Problem requirements: The required answer is each line in the entries below where "Flower" occurs.

Exercise data section start

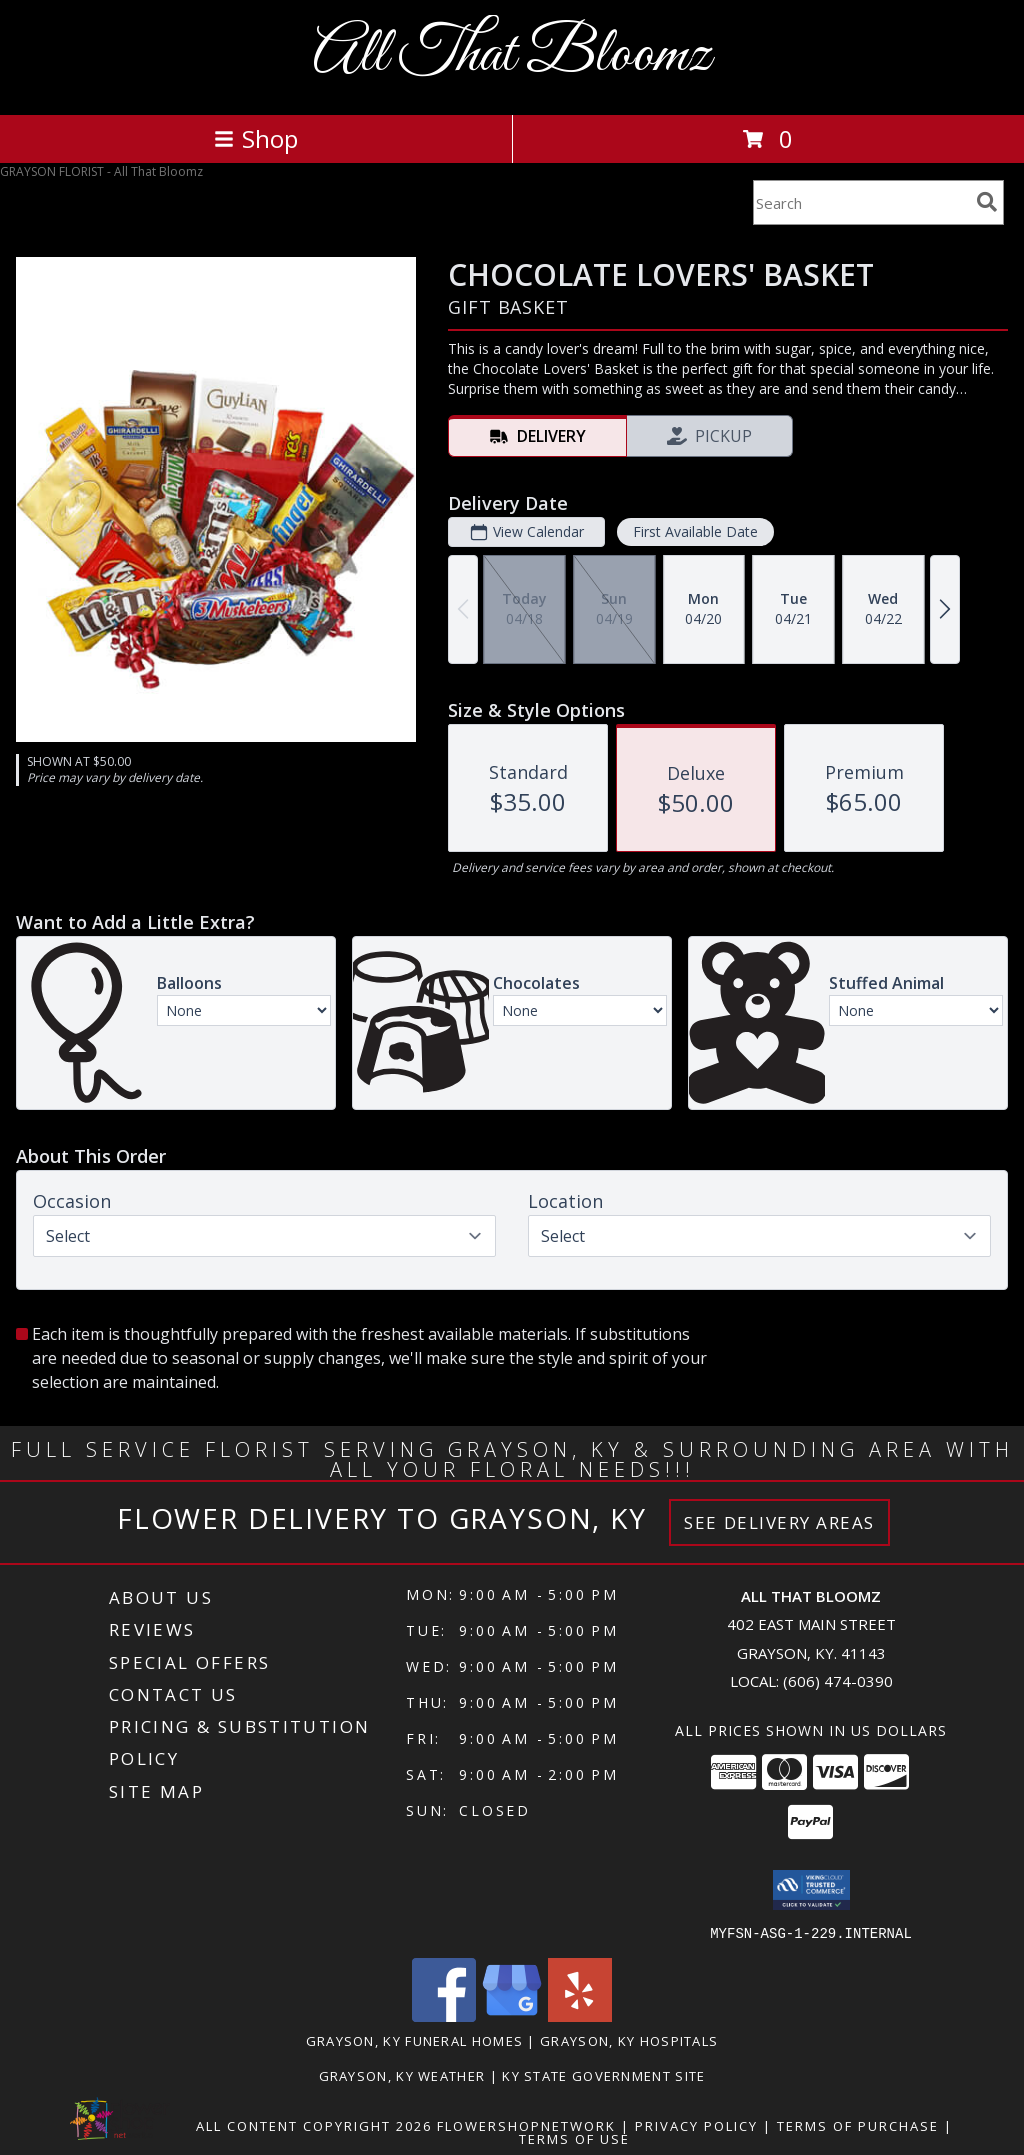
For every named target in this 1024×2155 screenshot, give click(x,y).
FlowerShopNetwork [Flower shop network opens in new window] (526, 2125)
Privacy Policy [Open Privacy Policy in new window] (696, 2125)
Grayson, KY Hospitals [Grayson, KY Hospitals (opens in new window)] (629, 2040)
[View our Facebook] (444, 2015)
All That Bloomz (512, 55)
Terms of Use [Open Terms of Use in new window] (574, 2138)
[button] (811, 1890)
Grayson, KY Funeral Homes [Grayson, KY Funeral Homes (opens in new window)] (415, 2040)
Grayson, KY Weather (402, 2075)
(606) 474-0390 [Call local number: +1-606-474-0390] (838, 1681)
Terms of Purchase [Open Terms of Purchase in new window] (858, 2125)
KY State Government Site (603, 2075)
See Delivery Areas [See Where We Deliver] (779, 1522)
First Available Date (695, 531)
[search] (987, 202)
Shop (256, 138)
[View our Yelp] (580, 2015)
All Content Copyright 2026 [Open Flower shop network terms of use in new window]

Exercise data section end

Response to the task:
FlowerShopNetwork [Flower shop network opens in new window] (526, 2125)
All Content Copyright 2026 [Open Flower shop network terms of use in new window]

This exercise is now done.